Task details: Make an exact copy of the records, and keep the pictures out of it.

Records from a collection:
-*-

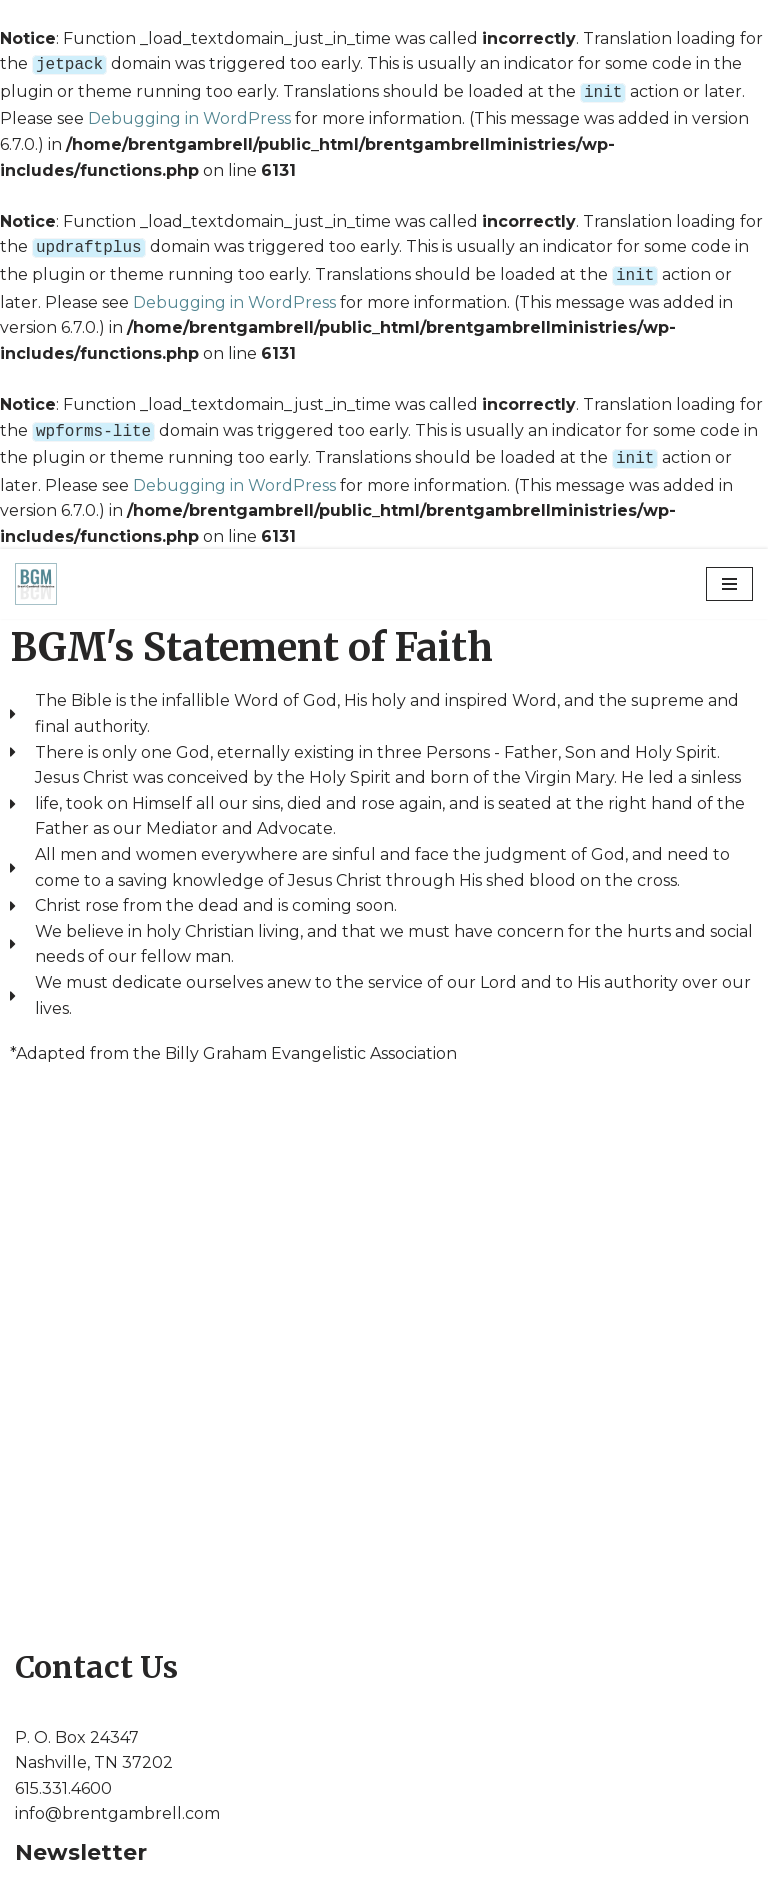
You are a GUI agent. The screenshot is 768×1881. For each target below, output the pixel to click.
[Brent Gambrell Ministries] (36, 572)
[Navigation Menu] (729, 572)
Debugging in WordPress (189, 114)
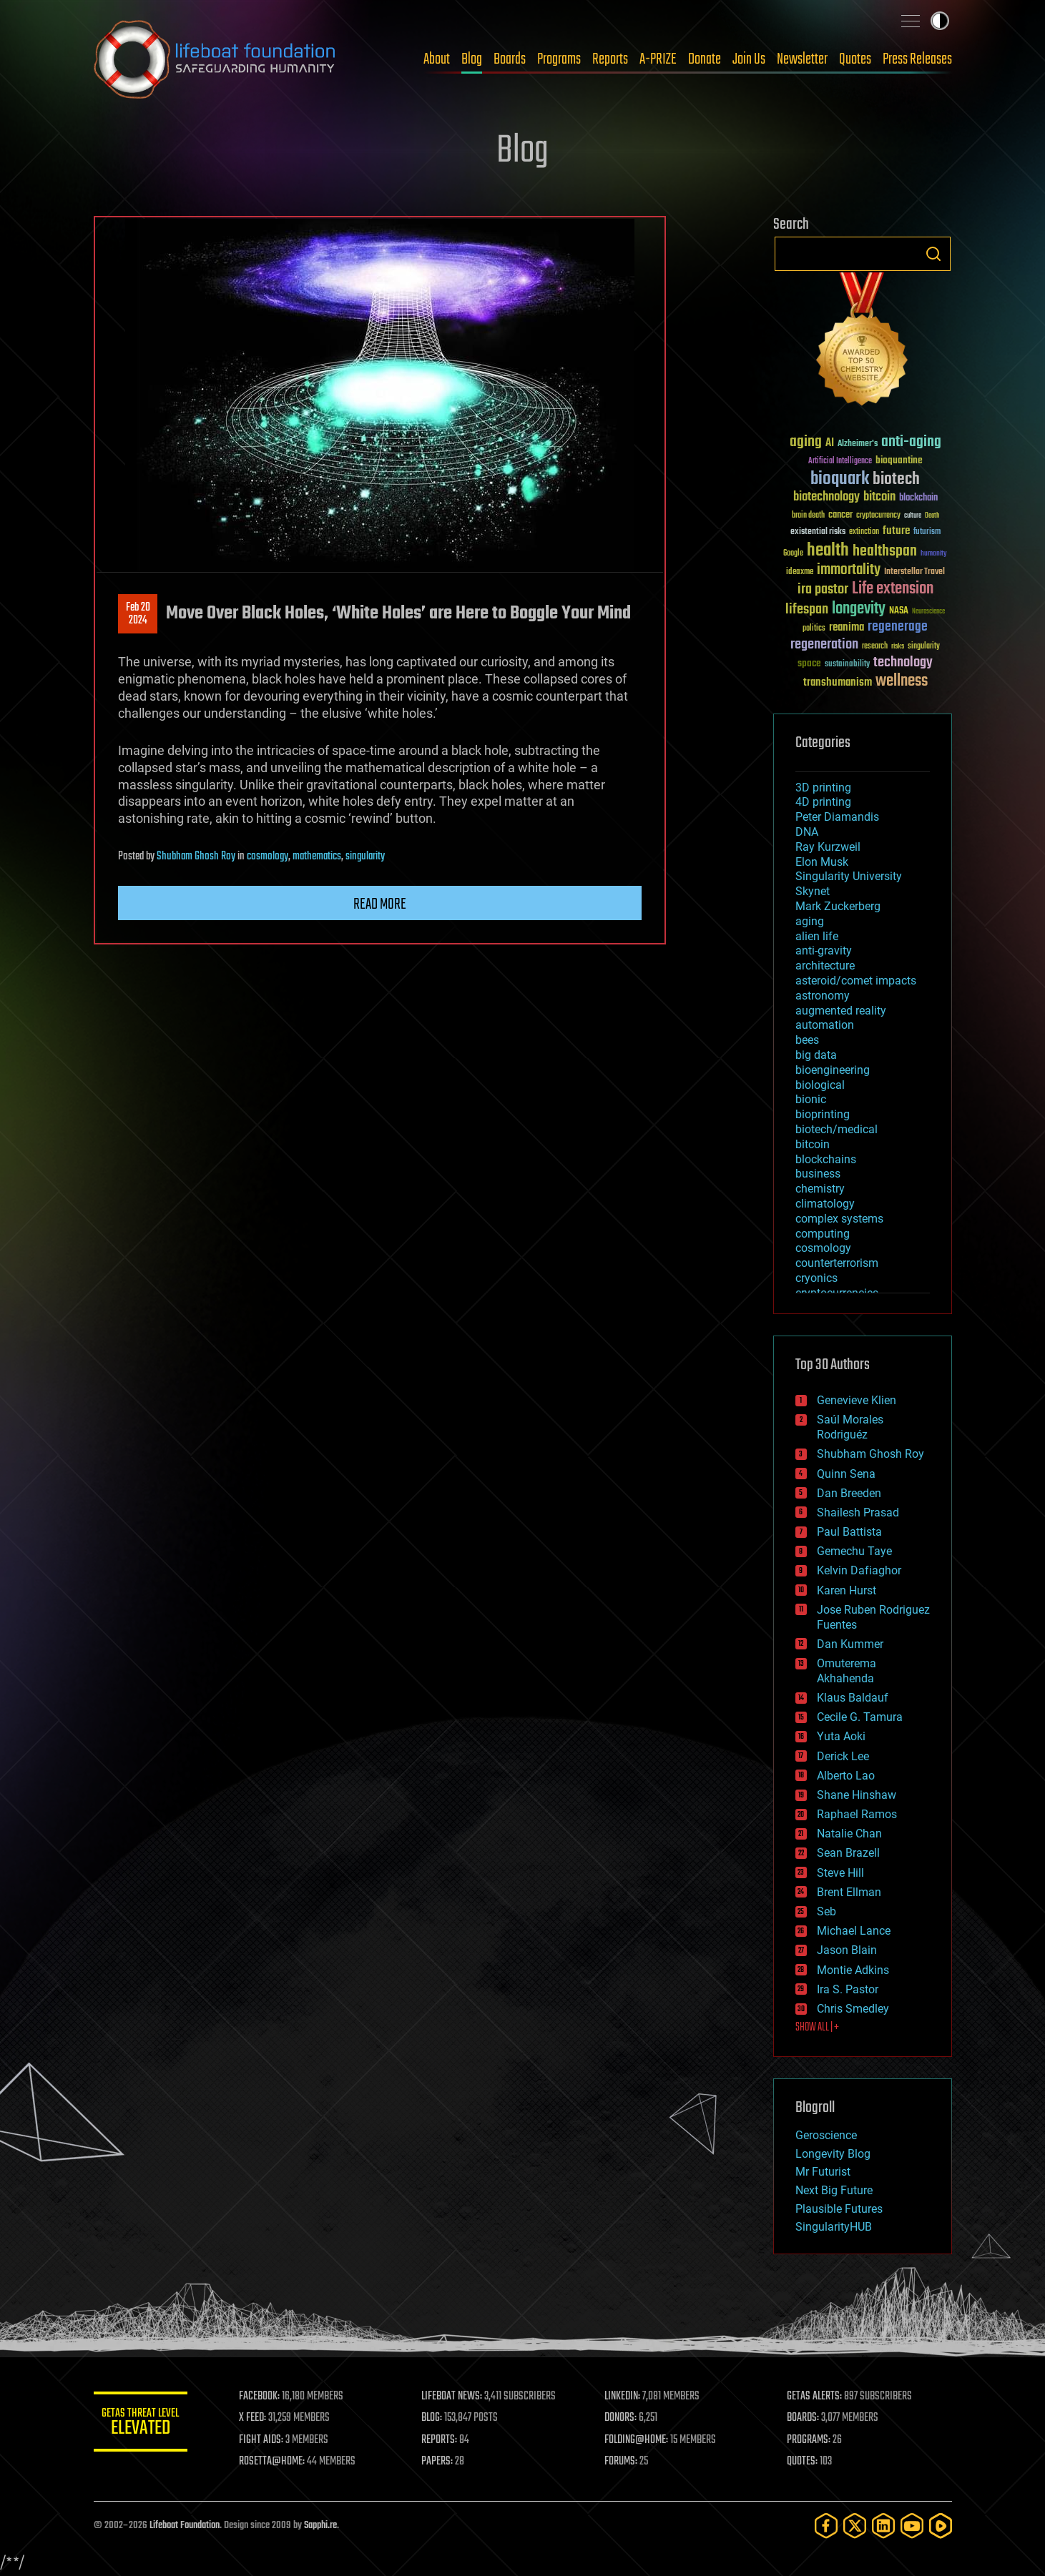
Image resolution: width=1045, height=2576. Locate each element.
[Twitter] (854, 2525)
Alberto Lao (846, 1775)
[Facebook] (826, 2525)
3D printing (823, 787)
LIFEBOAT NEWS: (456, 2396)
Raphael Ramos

-*-

Solution for this exercise:
You are a GUI agent. The screenshot is 768×1881. For each target below, output the pixel to click.
[Brent Gambrell Ministries] (36, 572)
[Navigation Menu] (729, 572)
Debugging in WordPress (189, 114)
Image resolution: width=1045, height=2576. Locate each element.
[Twitter] (854, 2525)
Alberto Lao (846, 1775)
[Facebook] (826, 2525)
3D printing (823, 787)
LIFEBOAT NEWS: (456, 2396)
Raphael Ramos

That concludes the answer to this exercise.